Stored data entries
[Start of section]

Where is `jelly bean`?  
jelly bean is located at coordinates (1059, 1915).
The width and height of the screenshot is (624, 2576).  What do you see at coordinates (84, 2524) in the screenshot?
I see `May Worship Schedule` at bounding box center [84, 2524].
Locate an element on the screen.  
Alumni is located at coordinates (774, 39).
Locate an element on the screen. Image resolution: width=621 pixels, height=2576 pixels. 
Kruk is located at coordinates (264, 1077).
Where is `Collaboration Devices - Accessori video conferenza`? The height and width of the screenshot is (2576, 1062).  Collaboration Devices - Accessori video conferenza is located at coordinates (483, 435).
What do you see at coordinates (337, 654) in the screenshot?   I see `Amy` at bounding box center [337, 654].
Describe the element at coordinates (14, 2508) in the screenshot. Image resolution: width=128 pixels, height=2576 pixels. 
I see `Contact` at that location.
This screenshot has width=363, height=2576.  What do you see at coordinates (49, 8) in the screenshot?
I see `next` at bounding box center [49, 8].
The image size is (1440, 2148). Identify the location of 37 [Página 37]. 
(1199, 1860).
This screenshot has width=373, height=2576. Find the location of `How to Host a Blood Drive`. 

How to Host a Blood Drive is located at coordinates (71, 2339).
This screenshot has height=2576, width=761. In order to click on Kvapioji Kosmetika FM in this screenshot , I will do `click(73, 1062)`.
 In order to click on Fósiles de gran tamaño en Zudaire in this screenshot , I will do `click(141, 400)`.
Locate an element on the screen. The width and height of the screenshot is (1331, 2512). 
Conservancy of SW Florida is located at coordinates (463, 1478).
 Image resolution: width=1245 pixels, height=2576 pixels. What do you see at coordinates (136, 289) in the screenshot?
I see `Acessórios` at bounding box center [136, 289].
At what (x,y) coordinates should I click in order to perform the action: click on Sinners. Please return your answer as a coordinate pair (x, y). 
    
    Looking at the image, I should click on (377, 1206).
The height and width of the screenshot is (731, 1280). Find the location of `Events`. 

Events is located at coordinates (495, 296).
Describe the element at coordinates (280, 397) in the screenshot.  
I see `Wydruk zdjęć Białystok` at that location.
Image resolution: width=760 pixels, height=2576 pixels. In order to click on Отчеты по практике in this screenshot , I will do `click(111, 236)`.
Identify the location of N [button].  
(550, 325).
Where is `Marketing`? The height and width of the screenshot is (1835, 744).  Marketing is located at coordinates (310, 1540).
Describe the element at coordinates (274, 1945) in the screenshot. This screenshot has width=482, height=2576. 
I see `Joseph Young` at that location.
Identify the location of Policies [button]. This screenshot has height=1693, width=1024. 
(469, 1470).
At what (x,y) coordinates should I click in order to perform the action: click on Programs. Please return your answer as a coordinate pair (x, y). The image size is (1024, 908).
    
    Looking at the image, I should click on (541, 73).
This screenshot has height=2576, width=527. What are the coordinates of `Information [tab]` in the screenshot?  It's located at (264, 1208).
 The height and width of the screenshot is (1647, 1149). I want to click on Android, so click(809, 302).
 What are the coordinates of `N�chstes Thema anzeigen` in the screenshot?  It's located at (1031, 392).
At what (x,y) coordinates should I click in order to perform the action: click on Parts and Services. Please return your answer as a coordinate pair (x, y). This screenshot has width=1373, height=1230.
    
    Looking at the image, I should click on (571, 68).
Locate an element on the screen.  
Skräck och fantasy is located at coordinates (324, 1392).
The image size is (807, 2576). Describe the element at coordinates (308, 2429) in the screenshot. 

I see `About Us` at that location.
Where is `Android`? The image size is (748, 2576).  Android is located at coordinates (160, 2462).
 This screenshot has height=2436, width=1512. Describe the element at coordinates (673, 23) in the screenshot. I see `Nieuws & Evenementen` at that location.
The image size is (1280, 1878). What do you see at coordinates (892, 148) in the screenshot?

[End of section]

• [Work item]
Word for word, restate all of the records.

• [Answer section]
Where is `jelly bean`?  
jelly bean is located at coordinates (1059, 1915).
The width and height of the screenshot is (624, 2576).  What do you see at coordinates (84, 2524) in the screenshot?
I see `May Worship Schedule` at bounding box center [84, 2524].
Locate an element on the screen.  
Alumni is located at coordinates (774, 39).
Locate an element on the screen. Image resolution: width=621 pixels, height=2576 pixels. 
Kruk is located at coordinates (264, 1077).
Where is `Collaboration Devices - Accessori video conferenza`? The height and width of the screenshot is (2576, 1062).  Collaboration Devices - Accessori video conferenza is located at coordinates (483, 435).
What do you see at coordinates (337, 654) in the screenshot?   I see `Amy` at bounding box center [337, 654].
Describe the element at coordinates (14, 2508) in the screenshot. Image resolution: width=128 pixels, height=2576 pixels. 
I see `Contact` at that location.
This screenshot has width=363, height=2576.  What do you see at coordinates (49, 8) in the screenshot?
I see `next` at bounding box center [49, 8].
The image size is (1440, 2148). Identify the location of 37 [Página 37]. 
(1199, 1860).
This screenshot has width=373, height=2576. Find the location of `How to Host a Blood Drive`. 

How to Host a Blood Drive is located at coordinates (71, 2339).
This screenshot has height=2576, width=761. In order to click on Kvapioji Kosmetika FM in this screenshot , I will do `click(73, 1062)`.
 In order to click on Fósiles de gran tamaño en Zudaire in this screenshot , I will do `click(141, 400)`.
Locate an element on the screen. The width and height of the screenshot is (1331, 2512). 
Conservancy of SW Florida is located at coordinates (463, 1478).
 Image resolution: width=1245 pixels, height=2576 pixels. What do you see at coordinates (136, 289) in the screenshot?
I see `Acessórios` at bounding box center [136, 289].
At what (x,y) coordinates should I click in order to perform the action: click on Sinners. Please return your answer as a coordinate pair (x, y). 
    
    Looking at the image, I should click on (377, 1206).
The height and width of the screenshot is (731, 1280). Find the location of `Events`. 

Events is located at coordinates (495, 296).
Describe the element at coordinates (280, 397) in the screenshot.  
I see `Wydruk zdjęć Białystok` at that location.
Image resolution: width=760 pixels, height=2576 pixels. In order to click on Отчеты по практике in this screenshot , I will do `click(111, 236)`.
Identify the location of N [button].  
(550, 325).
Where is `Marketing`? The height and width of the screenshot is (1835, 744).  Marketing is located at coordinates (310, 1540).
Describe the element at coordinates (274, 1945) in the screenshot. This screenshot has width=482, height=2576. 
I see `Joseph Young` at that location.
Identify the location of Policies [button]. This screenshot has height=1693, width=1024. 
(469, 1470).
At what (x,y) coordinates should I click in order to perform the action: click on Programs. Please return your answer as a coordinate pair (x, y). The image size is (1024, 908).
    
    Looking at the image, I should click on (541, 73).
This screenshot has height=2576, width=527. What are the coordinates of `Information [tab]` in the screenshot?  It's located at (264, 1208).
 The height and width of the screenshot is (1647, 1149). I want to click on Android, so click(809, 302).
 What are the coordinates of `N�chstes Thema anzeigen` in the screenshot?  It's located at (1031, 392).
At what (x,y) coordinates should I click in order to perform the action: click on Parts and Services. Please return your answer as a coordinate pair (x, y). This screenshot has width=1373, height=1230.
    
    Looking at the image, I should click on (571, 68).
Locate an element on the screen.  
Skräck och fantasy is located at coordinates (324, 1392).
The image size is (807, 2576). Describe the element at coordinates (308, 2429) in the screenshot. 

I see `About Us` at that location.
Where is `Android`? The image size is (748, 2576).  Android is located at coordinates (160, 2462).
 This screenshot has height=2436, width=1512. Describe the element at coordinates (673, 23) in the screenshot. I see `Nieuws & Evenementen` at that location.
The image size is (1280, 1878). What do you see at coordinates (892, 148) in the screenshot?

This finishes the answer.